F woke up with a wet bed. First time since the amazing transformation this past month where he decided to wear underwear. It felt like a miracle. New Year’s hopes and dreams come true. Wait until you hear how it happened.
I just couldn’t bring myself to write about toilet training until now. Didn’t want to jinx it. Now with the wet bed this morning, I’m safe. Can’t blame the blog for any future wetting-messiness. You’re off the hook, SeattleMamaDoc.

There is some new data suggesting there is an ideal time for initiation of toilet training. A recent study suggests half way between age 2 and 3 years is the golden age. Ditch the diapers between 27-32 months, the urologists say.

Finally, a data-driven answer to the question of “When should I toilet train little Jane?”
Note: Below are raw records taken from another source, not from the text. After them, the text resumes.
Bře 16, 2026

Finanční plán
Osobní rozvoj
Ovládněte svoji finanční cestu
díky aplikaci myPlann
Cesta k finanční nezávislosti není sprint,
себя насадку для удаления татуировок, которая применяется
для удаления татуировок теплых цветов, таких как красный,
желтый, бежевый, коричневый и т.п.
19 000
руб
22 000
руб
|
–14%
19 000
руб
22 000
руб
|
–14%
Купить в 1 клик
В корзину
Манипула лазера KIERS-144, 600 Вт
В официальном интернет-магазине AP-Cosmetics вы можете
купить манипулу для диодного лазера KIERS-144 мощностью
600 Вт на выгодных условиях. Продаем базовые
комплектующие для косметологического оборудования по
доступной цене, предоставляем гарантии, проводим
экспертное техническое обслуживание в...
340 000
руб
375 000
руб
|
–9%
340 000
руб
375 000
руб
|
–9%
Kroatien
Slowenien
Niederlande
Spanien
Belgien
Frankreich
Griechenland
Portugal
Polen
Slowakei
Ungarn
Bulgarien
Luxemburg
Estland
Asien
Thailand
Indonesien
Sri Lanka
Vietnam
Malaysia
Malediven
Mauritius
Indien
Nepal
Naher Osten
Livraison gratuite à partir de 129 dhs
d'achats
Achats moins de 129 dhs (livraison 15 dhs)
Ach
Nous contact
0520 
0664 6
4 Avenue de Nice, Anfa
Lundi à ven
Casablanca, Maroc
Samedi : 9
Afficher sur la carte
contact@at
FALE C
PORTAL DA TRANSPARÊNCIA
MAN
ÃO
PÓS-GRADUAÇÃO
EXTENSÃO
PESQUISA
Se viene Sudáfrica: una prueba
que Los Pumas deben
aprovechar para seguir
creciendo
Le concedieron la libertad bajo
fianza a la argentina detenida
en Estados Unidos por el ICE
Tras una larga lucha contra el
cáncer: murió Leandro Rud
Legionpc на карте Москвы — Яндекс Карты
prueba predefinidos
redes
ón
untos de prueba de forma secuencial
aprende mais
So F wet the bed this morning. Not a big surprise. And pretty typical for the beginnings of toilet training. But a first for us since the miracle of toilet training graced our home.
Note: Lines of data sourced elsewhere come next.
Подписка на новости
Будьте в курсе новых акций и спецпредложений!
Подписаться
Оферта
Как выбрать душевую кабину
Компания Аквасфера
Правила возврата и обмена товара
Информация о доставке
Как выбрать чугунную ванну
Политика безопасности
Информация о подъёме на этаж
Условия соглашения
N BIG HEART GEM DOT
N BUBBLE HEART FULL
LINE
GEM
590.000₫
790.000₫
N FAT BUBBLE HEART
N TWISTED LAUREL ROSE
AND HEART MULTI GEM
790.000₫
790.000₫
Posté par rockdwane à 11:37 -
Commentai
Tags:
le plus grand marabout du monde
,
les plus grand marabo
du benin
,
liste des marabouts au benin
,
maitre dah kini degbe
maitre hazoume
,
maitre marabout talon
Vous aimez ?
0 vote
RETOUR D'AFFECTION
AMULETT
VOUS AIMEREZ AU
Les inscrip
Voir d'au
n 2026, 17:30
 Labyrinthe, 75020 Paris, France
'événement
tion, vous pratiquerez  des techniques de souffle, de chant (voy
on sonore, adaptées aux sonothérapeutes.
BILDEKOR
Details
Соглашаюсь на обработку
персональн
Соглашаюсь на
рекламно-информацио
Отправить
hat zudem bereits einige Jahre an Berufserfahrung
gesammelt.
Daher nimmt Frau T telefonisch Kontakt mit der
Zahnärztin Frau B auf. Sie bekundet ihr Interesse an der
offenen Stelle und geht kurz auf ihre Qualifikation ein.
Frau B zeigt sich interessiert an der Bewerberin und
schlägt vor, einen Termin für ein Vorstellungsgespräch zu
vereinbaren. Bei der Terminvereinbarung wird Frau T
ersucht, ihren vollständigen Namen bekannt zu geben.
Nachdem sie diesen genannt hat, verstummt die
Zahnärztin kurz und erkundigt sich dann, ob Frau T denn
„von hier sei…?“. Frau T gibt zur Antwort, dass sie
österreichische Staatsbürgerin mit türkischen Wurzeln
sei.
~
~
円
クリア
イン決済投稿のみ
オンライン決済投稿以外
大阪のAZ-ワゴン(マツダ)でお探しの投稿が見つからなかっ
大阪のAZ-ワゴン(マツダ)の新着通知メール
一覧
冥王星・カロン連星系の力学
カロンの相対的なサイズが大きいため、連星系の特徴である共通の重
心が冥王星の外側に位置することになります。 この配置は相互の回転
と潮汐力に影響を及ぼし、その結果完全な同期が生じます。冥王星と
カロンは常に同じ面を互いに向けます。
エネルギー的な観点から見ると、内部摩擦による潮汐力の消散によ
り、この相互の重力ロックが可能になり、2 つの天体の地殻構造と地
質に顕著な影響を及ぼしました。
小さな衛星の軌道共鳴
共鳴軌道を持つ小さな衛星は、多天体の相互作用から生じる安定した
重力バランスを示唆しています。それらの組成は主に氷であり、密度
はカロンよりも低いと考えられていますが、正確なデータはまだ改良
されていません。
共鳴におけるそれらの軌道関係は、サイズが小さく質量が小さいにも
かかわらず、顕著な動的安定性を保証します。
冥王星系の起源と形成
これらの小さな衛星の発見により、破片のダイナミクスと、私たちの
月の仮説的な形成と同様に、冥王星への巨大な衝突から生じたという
This all started after F’s 3 year-old check up. Yup, it just took seeing the doctor. Who would have known? At the visit, F’s pediatrician turned to him and said, “Did you hear what Mommy and I were talking about? It’s time for you to use the potty. When you get home, no more diapers. Just use the potty.”

Believe it.

I’m not kidding. My son lives with two doctors, also known as his parents, who have most certainly offered up this kind of “permission” for a year. If someone had told me that F’s pediatrician was the one with magic word candy, we would have been to the office much earlier.

Previously, most pediatricians, baby sites, and books have said something like, “There is no set age when toilet training should begin.” This is what I’ve been saying to patients for years. This study disagrees.

The Data

The study published in the Journal of Pediatric Urology in December got lots of attention because it was one of the first studies to discuss when to toilet train as opposed to how. The study looked at over 200 kids who were either potty trained on their own timeline (child-oriented approach) or when their parents decided it was time to dump the diapers (parent-oriented approach). To avoid daytime drips, little pee squirts, and those accidents kids have on their way to the potty, research found the best time to toilet train was between 27-32 months of age.
Researchers said, “Initiating training later than 32 months was associated with urge incontinence (peeing on the way to the potty) in our study; however, training prior to 27 months may not be beneficial and has been shown to only lengthen the overall training process.”
The reason to avoid these little accidents is not just the inconvenience of washing 4 loads of laundry and changing 2 sets of sheets each day. This matters because urge incontinence is associated with dysfunctional voiding (when children are unable to coordinate peeing at the “right” time and have difficulties advancing with toilet training). Dysfunctional voiding can put children at higher risk for bladder infections, scaring of the kidneys and long-term kidney damage. So, urologists feel there is compelling rationale to protect all those pee parts by avoiding the risks.  Toilet training earlier than 32 months may help.

So there it is, the time to start potty training is about 2 ½ years of age.

Justifying my mistakes: this study wasn’t even published when F was 32 months of age! Even if it had been, I don’t know if he would have agreed. When I read this study about a month ago, it felt like another “whoops” of parenting. F was bout 36 months at the time and he’d blown past 32 months without even considering using the toilet. Since I had bought in to the child-oriented approach (waiting for F to be “ready” to train) I’d been tapping my watch for about a year. Waiting.  And then the dreaded “zoiks” once I saw the study.

Researchers suggest that once children show signs of toilet-training readiness, then it’s time to initiate. Apparently, you just have to cross your toes readiness happens by about 32 months.

We live, we learn. When O turns 27 months, I’ll be the one in the bathroom all day waiting for success and science to ring true.  But maybe I’ll swing by his pediatrician’s office first. I’m counting on the magic word candy working next time, too.

Tips For The New Timeline Of Potty Training

  • Consider buying a small potty and keep in an accessible area once your child is 18 months of age
  • Watch for signs of toilet training readiness
  • Talk, talk, and talk potty. When you or any one in the house goes pee, talk about it.
  • After 27 months, if your child is showing signs of readiness, consider getting some underwear or training pants for your child to use.
  • Celebrate successes.  Ignore failures.
  • Never punish your child for wetting or having an accident.
  • Talk to your pediatrician if you’re worried. You never know if they have magic word candy, too.